Michael Tyree, Library Director
West Bend Community Memorial Library
630 Poplar Street
West Bend, WI 53095
Voice: 262-335-5151, ext. 125
FAX: 262-335-5150

Publication: APD - West Bend Daily News;
Date: Mar 21, 2009;
Section: Front Page
Page Number: A1

Meeting on Gay-Themed Books Postponed; Library Board Asks That Complaint Be Further Clarified

By DAVE RANK Daily News Staff


A meeting to discuss a citizen complaint on the inclusion of gay-themed books at the West Bend Community Memorial Library is being postponed, the library director said Thursday, until the complainants clarify which books they object to.
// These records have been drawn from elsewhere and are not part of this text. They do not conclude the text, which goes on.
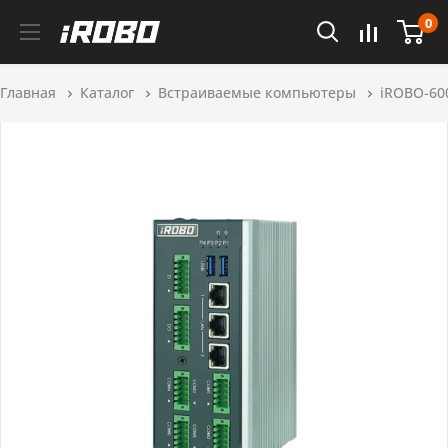
0
Главная
Каталог
Встраиваемые компьютеры
iROBO-60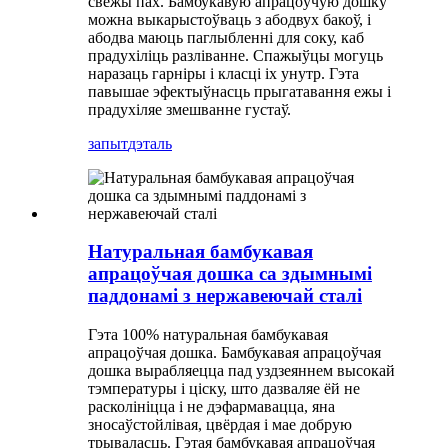
свежы пах. Бамбукавую апрацоўчую дошку
можна выкарыстоўваць з абодвух бакоў, і
абодва маюць паглыбленні для соку, каб
прадухіліць разліванне. Спажыўцы могуць
наразаць гарніры і класці іх унутр. Гэта
павышае эфектыўнасць прыгатавання ежы і
прадухіляе змешванне густаў.
запыт
дэталь
Натуральная бамбукавая
апрацоўчая дошка са здымнымі
паддонамі з нержавеючай сталі
Гэта 100% натуральная бамбукавая
апрацоўчая дошка. Бамбукавая апрацоўчая
дошка вырабляецца пад уздзеяннем высокай
тэмпературы і ціску, што дазваляе ёй не
расколініцца і не дэфармавацца, яна
зносаўстойлівая, цвёрдая і мае добрую
трываласць. Гэтая бамбукавая апрацоўчая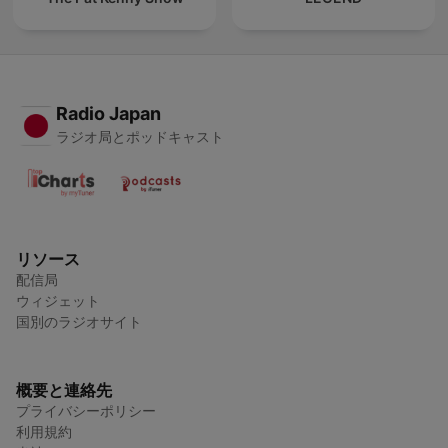
Radio Japan
ラジオ局とポッドキャスト
リソース
配信局
ウィジェット
国別のラジオサイト
概要と連絡先
プライバシーポリシー
利用規約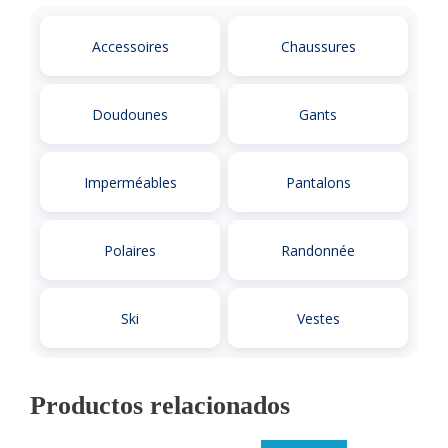
Accessoires
Chaussures
Doudounes
Gants
Imperméables
Pantalons
Polaires
Randonnée
Ski
Vestes
Productos relacionados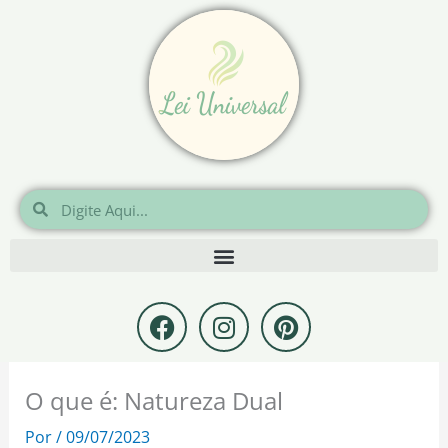
Ir
para
o
conteúdo
Pesquisar
Pesquisar
F
I
P
a
n
i
c
s
n
e
t
t
O que é: Natureza Dual
b
a
e
o
g
r
Por
/
09/07/2023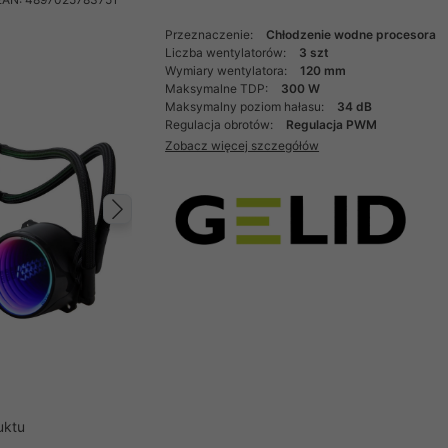
Przeznaczenie:
Chłodzenie wodne procesora
Liczba wentylatorów:
3 szt
Wymiary wentylatora:
120 mm
Maksymalne TDP:
300 W
Maksymalny poziom hałasu:
34 dB
Regulacja obrotów:
Regulacja PWM
Zobacz więcej szczegółów
Następny
uktu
On Feb. 12, Ginny and Jim Maziarka of West Bend filed a formal request for reconsideration of library materials complaint, objecting to all books in the Out of the Closet category listed in the Young Adult section of the library’s Web site.
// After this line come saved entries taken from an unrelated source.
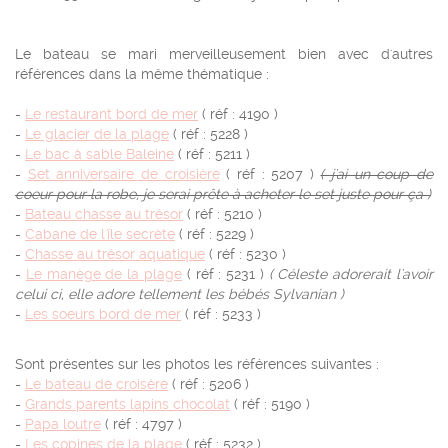
Le bateau se mari merveilleusement bien avec d'autres
références dans la même thématique :
-
Le restaurant bord de mer
( réf : 4190 )
-
Le glacier de la plage
( réf : 5228 )
-
Le bac à sable Baleine
( réf : 5211 )
-
Set anniversaire de croisière
( réf : 5207 )
( j'ai un coup de
coeur pour la robe, je serai prête à acheter le set juste pour ça )
-
Bateau chasse au trésor
( réf : 5210 )
-
Cabane de l'île secrète
( réf : 5229 )
-
Chasse au trésor aquatique
( réf : 5230 )
-
Le manège de la plage
( réf : 5231 )
( Céleste adorerait l'avoir
celui ci, elle adore tellement les bébés Sylvanian )
-
Les soeurs bord de mer
( réf : 5233 )
Sont présentes sur les photos les références suivantes :
-
Le bateau de croisère
( réf : 5206 )
-
Grands parents lapins chocolat
( réf : 5190 )
-
Papa loutre
( réf : 4797 )
-
Les copines de la plage
( réf : 5232 )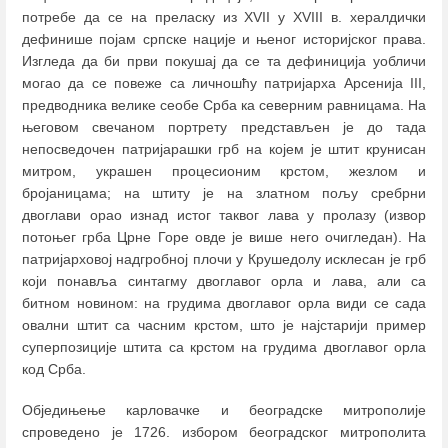
потребе да се на преласку из XVII у XVIII в. хералдички
дефинише појам српске нације и њеног историјског права.
Изгледа да би први покушај да се та дефиниција уобличи
могао да се повеже са личношћу патријарха Арсенија III,
предводника велике сеобе Срба ка северним равницама. На
његовом свечаном портрету представљен је до тада
непосведочен патријарашки грб на којем је штит крунисан
митром, украшен процесионим крстом, жезлом и
бројаницама; на штиту је на златном пољу сребрни
двоглави орао изнад истог таквог лава у пролазу (извор
потоњег грба Црне Горе овде је више него очигледан). На
патријарховој надгробној плочи у Крушедолу исклесан је грб
који понавља синтагму двоглавог орла и лава, али са
битном новином: на грудима двоглавог орла види се сада
овални штит са часним крстом, што је најстарији пример
суперпозиције штита са крстом на грудима двоглавог орла
код Срба.
Обједињење карловачке и београдске митрополије
спроведено је 1726. избором београдског митрополита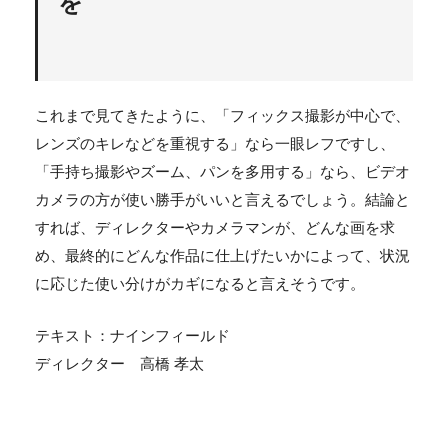
を
これまで見てきたように、「フィックス撮影が中心で、
レンズのキレなどを重視する」なら一眼レフですし、
「手持ち撮影やズーム、パンを多用する」なら、ビデオ
カメラの方が使い勝手がいいと言えるでしょう。結論と
すれば、ディレクターやカメラマンが、どんな画を求
め、最終的にどんな作品に仕上げたいかによって、状況
に応じた使い分けがカギになると言えそうです。
テキスト：ナインフィールド
ディレクター 高橋 孝太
A March 3 meeting of the Library Board at which the complaint was to be discussed was postponed at the request of the West Bend Fire Department because more people were in the City Hall’s Common Council Chamber than its 265-person capacity.

That meeting had been rescheduled from the library to City Hall in an effort to accommodate an anticipated larger crowd.

The library was looking for a larger facility to hold the meeting.

In an exchange of e-mails Thursday and Friday also sent to the Daily News, Library Director Michael Tyree, following consultation with City Attorney Mary Schanning, informed the Maziarkas that public statements they made since filing their original complaint indicated they wanted certain books banned, not the entire category.

Because of that, Tyree wrote, the Maziarkas “will need to file individual requests about specific books that they object to and state reasons for their objection. These complaints will go through the normal reconsideration process which involves two meetings with library staff before their requests can go before the (Library) Board.”

“Essentially, what is being requested is that the Maziarkas clarify their complaint and work through the existing process regarding any specific books which they object to,” Tyree told the Daily News.

In their responding e-mail Friday morning, the Maziarkas called Tyree’s decision “the library board’s attempts to unilaterally withdraw our appeal without our permission and duck the issue that has now garnered much public attention so as to maneuver the issue out of the public eye and scrutiny with delay and the use of more private meetings with staff.”

“They know what is in these books and they know they will be shamed by any public airing of it,” Ginny Maziarka wrote to the Daily News.

“We would like to clarify that our original request stands,” the Maziarkas wrote to Tyree.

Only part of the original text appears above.